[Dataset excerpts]
^^^^^^^^
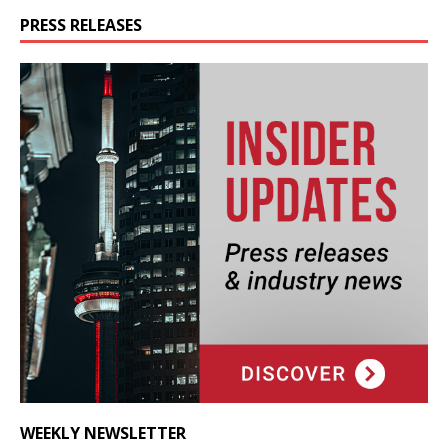
PRESS RELEASES
WEEKLY NEWSLETTER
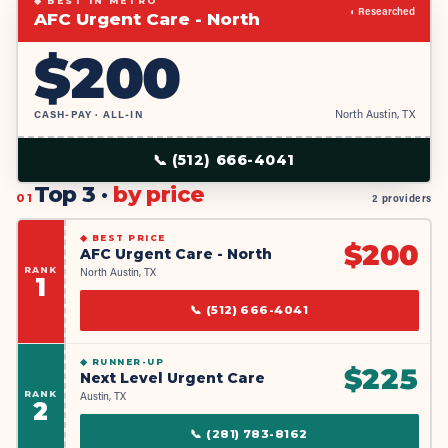
◆ BEST IN METRO
◐ Researched
AFC Urgent Care - North
$
200
CASH-PAY · ALL-IN
North Austin, TX
📞
(512) 666-4041
Top 3 ·
by price
01
2 providers
◆
BEST PRICE
$
200
AFC Urgent Care - North
RANK
North Austin, TX
1
📞
(512) 666-4041
◆
RUNNER-UP
$
225
Next Level Urgent Care
RANK
Austin, TX
2
📞
(281) 783-8162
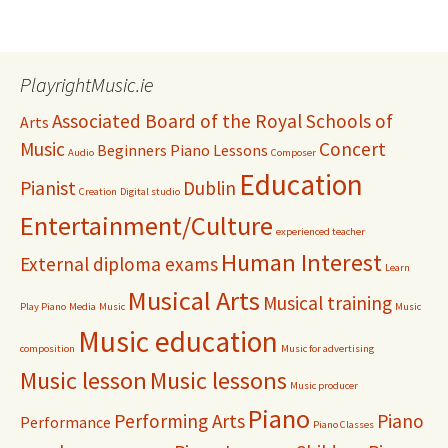
PlayrightMusic.ie
Associated Board of the Royal Schools of
Arts
Music
Concert
Beginners Piano Lessons
Audio
Composer
Education
Pianist
Dublin
Creation
Digital studio
Entertainment/Culture
experienced teacher
Human Interest
External diploma exams
Learn
Musical Arts
Musical training
Play Piano
Media
Music
Music
Music education
composition
Music for advertising
Music lesson
Music lessons
Music producer
Piano
Performing Arts
Piano
Performance
Piano Classes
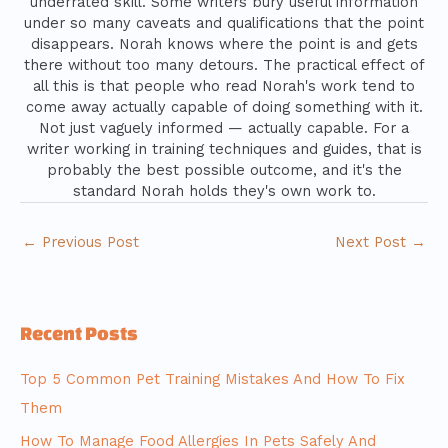
underrated skill. Some writers bury useful information
under so many caveats and qualifications that the point
disappears. Norah knows where the point is and gets
there without too many detours. The practical effect of
all this is that people who read Norah's work tend to
come away actually capable of doing something with it.
Not just vaguely informed — actually capable. For a
writer working in training techniques and guides, that is
probably the best possible outcome, and it's the
standard Norah holds they's own work to.
←
Previous Post
Next Post
→
Recent Posts
Top 5 Common Pet Training Mistakes And How To Fix
Them
How To Manage Food Allergies In Pets Safely And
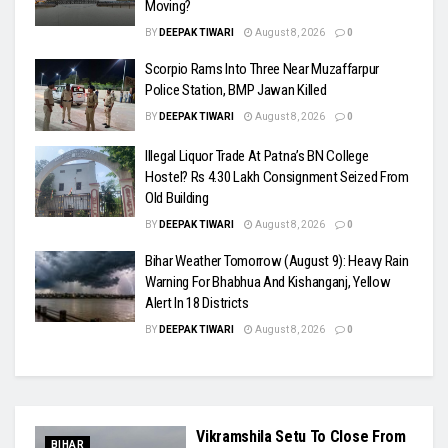
Moving?
BY
DEEPAK TIWARI
August 8, 2026
0
Scorpio Rams Into Three Near Muzaffarpur
Police Station, BMP Jawan Killed
BY
DEEPAK TIWARI
August 8, 2026
0
Illegal Liquor Trade At Patna’s BN College
Hostel? Rs 4.30 Lakh Consignment Seized From
Old Building
BY
DEEPAK TIWARI
August 8, 2026
0
Bihar Weather Tomorrow (August 9): Heavy Rain
Warning For Bhabhua And Kishanganj, Yellow
Alert In 18 Districts
BY
DEEPAK TIWARI
August 8, 2026
0
Vikramshila Setu To Close From
BIHAR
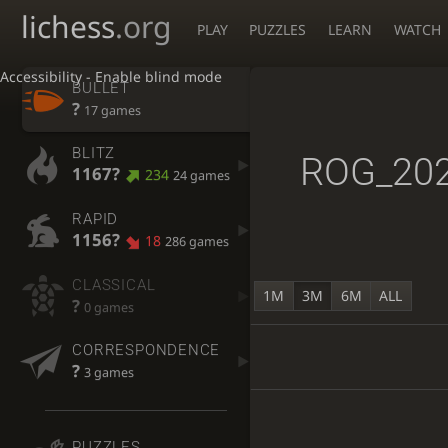
lichess
.org
PLAY
PUZZLES
LEARN
WATCH
Accessibility - Enable blind mode
BULLET
?
17 games
BLITZ
ROG_20
1167?
234
24 games
RAPID
1156?
18
286 games
CLASSICAL
1M
3M
6M
ALL
?
0 games
CORRESPONDENCE
?
3 games
PUZZLES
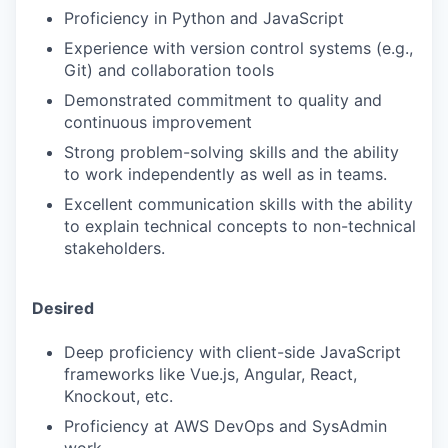
Proficiency in Python and JavaScript
Experience with version control systems (e.g.,
Git) and collaboration tools
Demonstrated commitment to quality and
continuous improvement
Strong problem-solving skills and the ability
to work independently as well as in teams.
Excellent communication skills with the ability
to explain technical concepts to non-technical
stakeholders.
Desired
Deep proficiency with client-side JavaScript
frameworks like Vue.js, Angular, React,
Knockout, etc.
Proficiency at AWS DevOps and SysAdmin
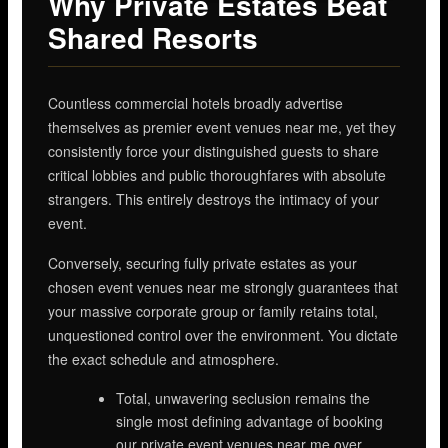
Why Private Estates Beat
Shared Resorts
Countless commercial hotels broadly advertise
themselves as premier event venues near me, yet they
consistently force your distinguished guests to share
critical lobbies and public thoroughfares with absolute
strangers. This entirely destroys the intimacy of your
event.
Conversely, securing fully private estates as your
chosen event venues near me strongly guarantees that
your massive corporate group or family retains total,
unquestioned control over the environment. You dictate
the exact schedule and atmosphere.
Total, unwavering seclusion remains the
single most defining advantage of booking
our private event venues near me over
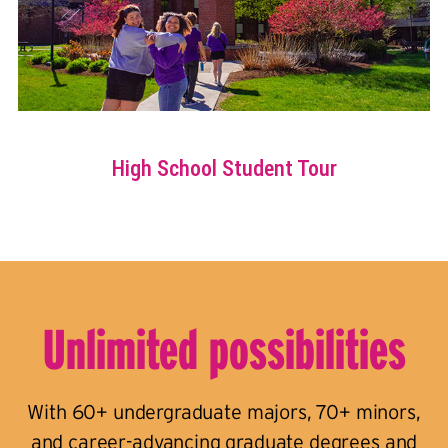
Unlimited possibilities
With 60+ undergraduate majors, 70+ minors,
and career-advancing graduate degrees and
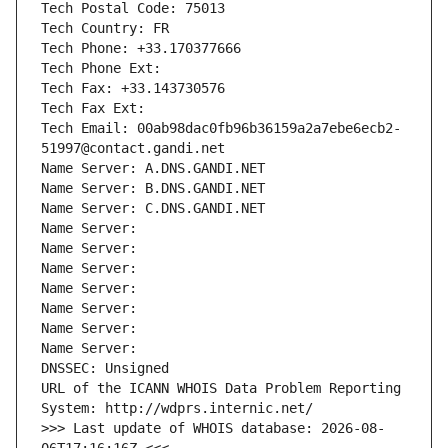
Tech Postal Code: 75013
Tech Country: FR
Tech Phone: +33.170377666
Tech Phone Ext:
Tech Fax: +33.143730576
Tech Fax Ext:
Tech Email: 00ab98dac0fb96b36159a2a7ebe6ecb2-
51997@contact.gandi.net
Name Server: A.DNS.GANDI.NET
Name Server: B.DNS.GANDI.NET
Name Server: C.DNS.GANDI.NET
Name Server: 
Name Server: 
Name Server: 
Name Server: 
Name Server: 
Name Server: 
Name Server: 
DNSSEC: Unsigned
URL of the ICANN WHOIS Data Problem Reporting 
System: http://wdprs.internic.net/
>>> Last update of WHOIS database: 2026-08-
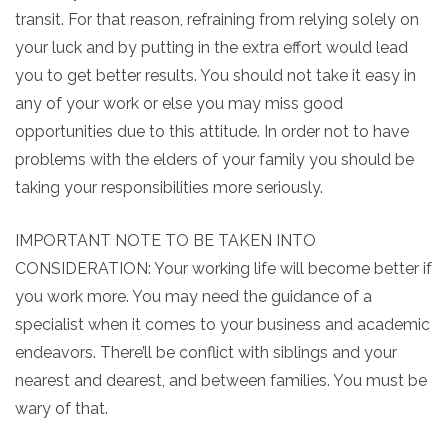
transit. For that reason, refraining from relying solely on
your luck and by putting in the extra effort would lead
you to get better results. You should not take it easy in
any of your work or else you may miss good
opportunities due to this attitude. In order not to have
problems with the elders of your family you should be
taking your responsibilities more seriously.
IMPORTANT NOTE TO BE TAKEN INTO
CONSIDERATION: Your working life will become better if
you work more. You may need the guidance of a
specialist when it comes to your business and academic
endeavors. There’ll be conflict with siblings and your
nearest and dearest, and between families. You must be
wary of that.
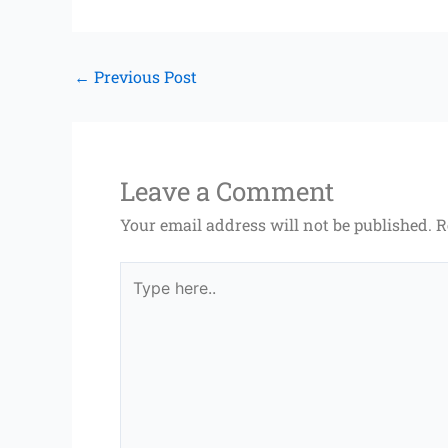
←
Previous Post
Leave a Comment
Your email address will not be published.
R
Type
here..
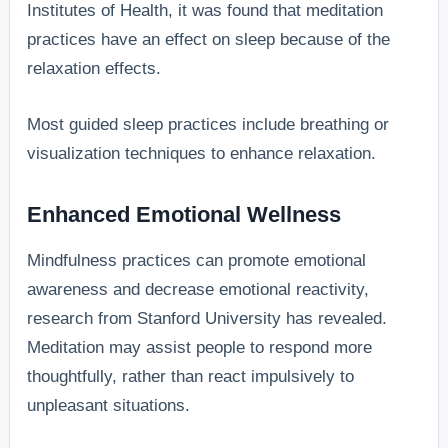
Institutes of Health, it was found that meditation
practices have an effect on sleep because of the
relaxation effects.
Most guided sleep practices include breathing or
visualization techniques to enhance relaxation.
Enhanced Emotional Wellness
Mindfulness practices can promote emotional
awareness and decrease emotional reactivity,
research from Stanford University has revealed.
Meditation may assist people to respond more
thoughtfully, rather than react impulsively to
unpleasant situations.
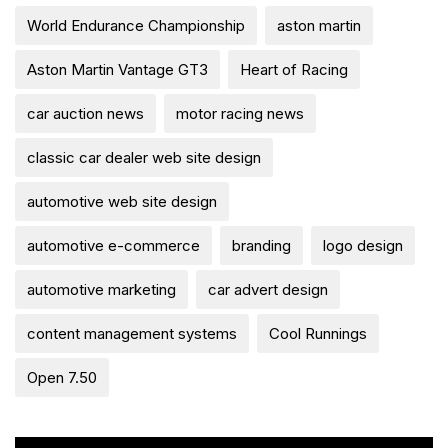
World Endurance Championship
aston martin
Aston Martin Vantage GT3
Heart of Racing
car auction news
motor racing news
classic car dealer web site design
automotive web site design
automotive e-commerce
branding
logo design
automotive marketing
car advert design
content management systems
Cool Runnings
Open 7.50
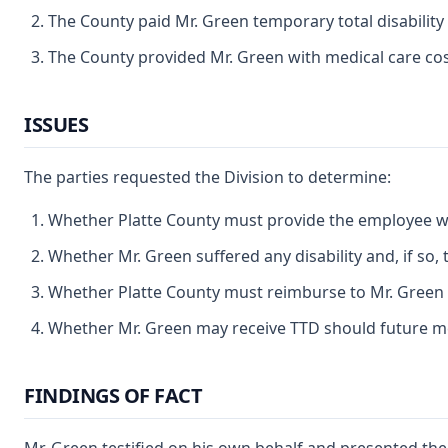
The County paid Mr. Green temporary total disability
The County provided Mr. Green with medical care cos
ISSUES
The parties requested the Division to determine:
Whether Platte County must provide the employee wi
Whether Mr. Green suffered any disability and, if so, 
Whether Platte County must reimburse to Mr. Green m
Whether Mr. Green may receive TTD should future me
FINDINGS OF FACT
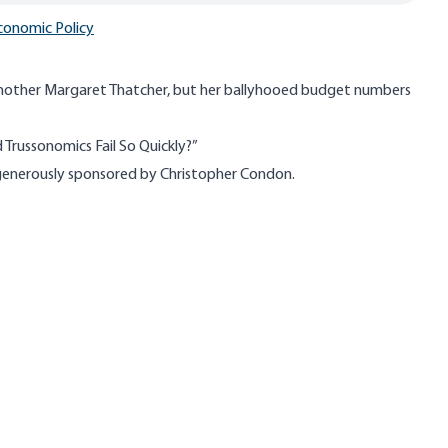
conomic Policy
another Margaret Thatcher, but her ballyhooed budget numbers
Trussonomics Fail So Quickly?”
s generously sponsored by Christopher Condon.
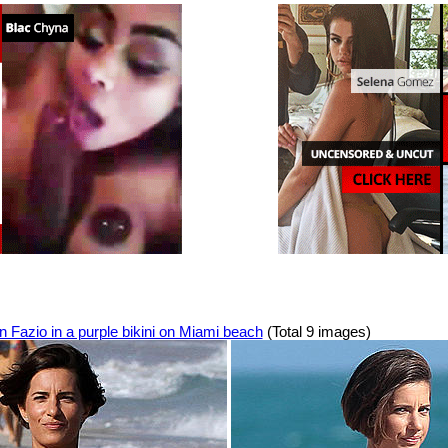
 Fazio in a purple bikini on Miami beach
(Total 9 images)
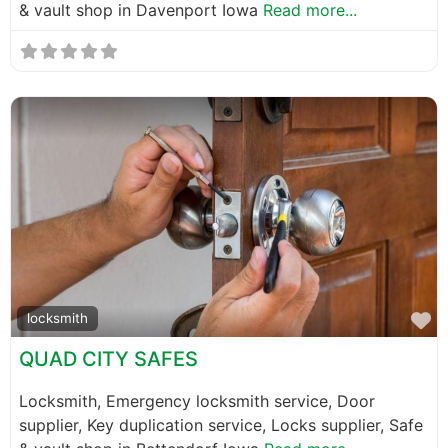
& vault shop in Davenport Iowa
Read more...
F
locksmith
QUAD CITY SAFES
Locksmith, Emergency locksmith service, Door
supplier, Key duplication service, Locks supplier, Safe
^^^^^^^^
● **EXERCISE DETAILS**:
Take the line above containing "Associated Board of the Royal Schools of", the line containing "Performance", and all lines in between, and copy them exactly without anything else.

● **THE ANSWER**:
Associated Board of the Royal Schools of
Arts
Music
Concert
Beginners Piano Lessons
Audio
Composer
Education
Pianist
Dublin
Creation
Digital studio
Entertainment/Culture
experienced teacher
Human Interest
External diploma exams
Learn
Musical Arts
Musical training
Play Piano
Media
Music
Music
Music education
composition
Music for advertising
Music lesson
Music lessons
Music producer
Piano
Performing Arts
Piano
Performance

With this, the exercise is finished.